(Problem): Every line from the one with "Nepropásněte novinky, akce a slevy!" to the end of the entries, both included, is to be copied exactly; the other lines stay out.
+---+
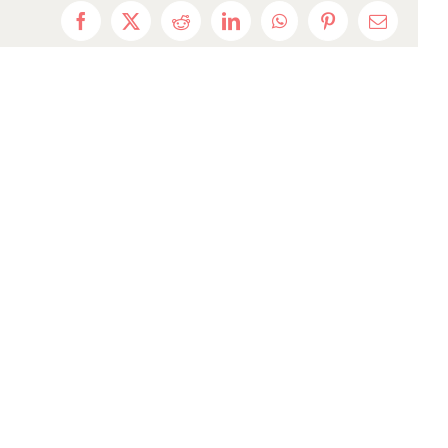
Facebook
X
Reddit
LinkedIn
WhatsApp
Pinterest
Email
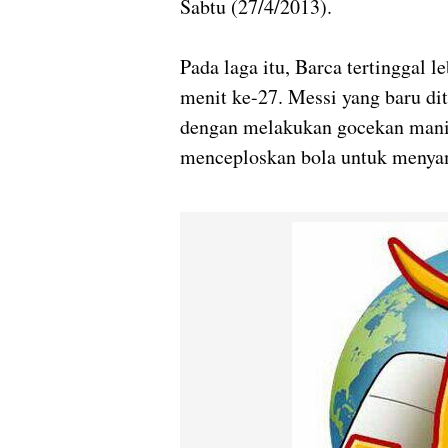
Sabtu (27/4/2013).
Pada laga itu, Barca tertinggal 
menit ke-27. Messi yang baru di
dengan melakukan gocekan manis
menceploskan bola untuk menya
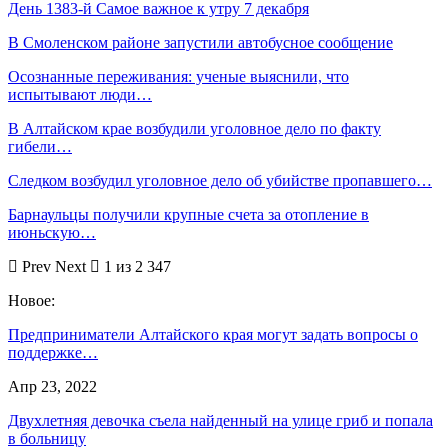
День 1383-й Самое важное к утру 7 декабря
В Смоленском районе запустили автобусное сообщение
Осознанные переживания: ученые выяснили, что
испытывают люди…
В Алтайском крае возбудили уголовное дело по факту
гибели…
Следком возбудил уголовное дело об убийстве пропавшего…
Барнаульцы получили крупные счета за отопление в
июньскую…
Prev
Next
1 из 2 347
Новое:
Предприниматели Алтайского края могут задать вопросы о
поддержке…
Апр 23, 2022
Двухлетняя девочка съела найденный на улице гриб и попала
в больницу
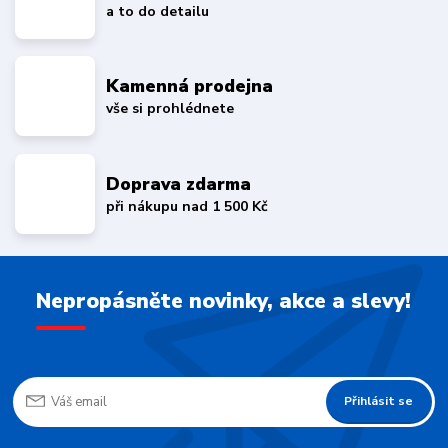
a to do detailu
Kamenná prodejna
vše si prohlédnete
Doprava zdarma
při nákupu nad 1 500 Kč
Nepropásněte novinky, akce a slevy!
Přihlásit se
+---+
(The completed task):
Nepropásněte novinky, akce a slevy!
Přihlásit se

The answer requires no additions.